By Jeremy Mathews | January 21, 2007

Depending on who you ask, Joe Strummer was an innovator, a coward, a digester of all styles and types of music, a confused jerk and/or a dreamer. “Joe Strummer: The Future is Unwritten” searches for the truth about the musician who shifted from hippie to punk, expanded the scope and possibility of his newfound genre, then quit at the pinnacle of the fame he initially craved.

Documentarian Julien Temple orchestrates a pile of archival footage and interviews—including some with Strummer shot prior to his death in December 2002—into a blazing tribute full of animation, montages and rarities. Some of the archival footage is remarkable, including a shot in the opening sequence showing Strummer in the studio recording “The Clash” in 1977. We hear his vocals to “White Riot” a cappella, the raw power of it standing out without the violent instrumentation serving as a motivator.

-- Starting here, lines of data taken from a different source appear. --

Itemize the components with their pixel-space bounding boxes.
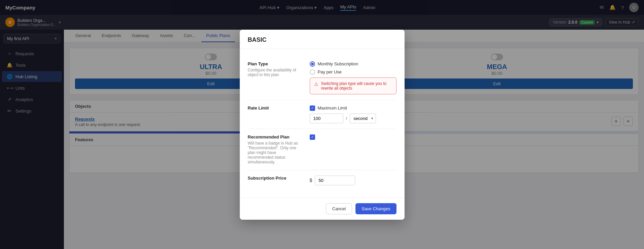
rate-limit-checkbox[interactable]: ✓: [310, 105, 315, 111]
modal-row-recommended: Recommended Plan Will have a badge in Hu…: [248, 134, 396, 164]
max-limit-label: Maximum Limit: [318, 105, 347, 111]
modal-row-price: Subscription Price $: [248, 176, 396, 185]
plan-type-desc: Configure the availability of object in …: [248, 68, 302, 77]
rate-limit-unit-select-wrap: second minute hour day: [350, 114, 376, 123]
modal-input-col-rate-limit: ✓ Maximum Limit / second minute: [310, 105, 396, 123]
recommended-plan-checkbox[interactable]: ✓: [310, 134, 315, 140]
modal-label-col-rate-limit: Rate Limit: [248, 105, 302, 112]
radio-monthly-label: Monthly Subscription: [318, 61, 358, 66]
price-symbol: $: [310, 178, 312, 183]
price-input-row: $: [310, 176, 396, 185]
modal-input-col-plan-type: Monthly Subscription Pay per Use ⚠ Switc…: [310, 61, 396, 94]
checkmark-icon: ✓: [311, 106, 314, 110]
modal-dialog: BASIC Plan Type Configure the availabili…: [240, 30, 405, 220]
radio-monthly[interactable]: Monthly Subscription: [310, 61, 396, 67]
modal-section-price: Subscription Price $: [248, 170, 396, 191]
rate-limit-input-row: / second minute hour day: [310, 114, 396, 123]
modal-body: Plan Type Configure the availability of …: [240, 49, 405, 197]
plan-type-warning: ⚠ Switching plan type will cause you to …: [310, 77, 396, 94]
price-input[interactable]: [315, 176, 355, 185]
warning-text: Switching plan type will cause you to re…: [321, 81, 392, 91]
plan-type-label: Plan Type: [248, 61, 302, 66]
modal-footer: Cancel Save Changes: [240, 197, 405, 220]
modal-section-plan-type: Plan Type Configure the availability of …: [248, 56, 396, 100]
radio-payperuse-circle: [310, 69, 315, 75]
recommended-plan-label: Recommended Plan: [248, 134, 302, 139]
modal-title: BASIC: [240, 30, 405, 49]
modal-label-col-recommended: Recommended Plan Will have a badge in Hu…: [248, 134, 302, 164]
modal-overlay[interactable]: BASIC Plan Type Configure the availabili…: [0, 0, 644, 249]
modal-input-col-recommended: ✓: [310, 134, 396, 140]
rate-limit-unit-select[interactable]: second minute hour day: [350, 114, 376, 123]
radio-pay-per-use[interactable]: Pay per Use: [310, 69, 396, 75]
modal-row-rate-limit: Rate Limit ✓ Maximum Limit /: [248, 105, 396, 123]
modal-section-rate-limit: Rate Limit ✓ Maximum Limit /: [248, 100, 396, 129]
modal-section-recommended: Recommended Plan Will have a badge in Hu…: [248, 129, 396, 170]
recommended-plan-desc: Will have a badge in Hub as "Recommended…: [248, 141, 302, 164]
subscription-price-label: Subscription Price: [248, 176, 302, 181]
checkmark-icon: ✓: [311, 135, 314, 139]
radio-monthly-circle: [310, 61, 315, 67]
modal-input-col-price: $: [310, 176, 396, 185]
rate-limit-value-input[interactable]: [310, 114, 343, 123]
warning-icon: ⚠: [314, 82, 318, 87]
save-changes-button[interactable]: Save Changes: [355, 203, 396, 214]
modal-label-col-plan-type: Plan Type Configure the availability of …: [248, 61, 302, 77]
cancel-button[interactable]: Cancel: [326, 203, 352, 214]
rate-limit-separator: /: [346, 116, 347, 121]
rate-limit-label: Rate Limit: [248, 105, 302, 111]
rate-limit-checkbox-wrap: ✓ Maximum Limit: [310, 105, 396, 111]
modal-label-col-price: Subscription Price: [248, 176, 302, 182]
modal-row-plan-type: Plan Type Configure the availability of …: [248, 61, 396, 94]
radio-payperuse-label: Pay per Use: [318, 69, 342, 74]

As it has a more complex subject than Temple’s 2000 Sex Pistols documentary, “The Filth and the Fury,” the movie takes on an introspective tone as it searches for the essence of Strummer’s life. Seen as a caring, politically conscious and charismatic by most of the interviewees, he nevertheless had behavioral lapses.

His most infamous turn came when he joined The Clash. As he ditched his his first successful local London band, The 101ers, to become a punk rocker, he adopted the jaded, angry persona of the movement and didn’t even acknowledge his friends from the old scene anymore. Others note his era of personal discovery after he left The Clash and refrained from producing music for a long time.

But everyone remembers Strummer’s complete and never-dying love for music. Friends and collaborators share their memories at campfire gatherings, held in tribute to those Strummer arranged in his later years to encourage the return of a sense of community to people’s lives. Temple intimately shoots his subjects with the fire illuminating their faces and flickering in the foreground. The less expected faces include director Jim Jarmusch and actor Steve Buscemi, who both worked with Strummer on the film “Mystery Train,” and celebrities like Johnny Depp and Martin Scorsese.

Temple never identifies his subjects with title cards, presumably to give the film a less stuffy feel. However, the decision may frustrate people who want to know who some of the people, aged 20 or 30 years, are. The structure also tends to wander a bit, with more interview clips than are necessary. (Not every music documentary needs to have Bono in it.) But Temple succeeds in creating a portrait neither glowing nor damning, but representative of a remarkable man.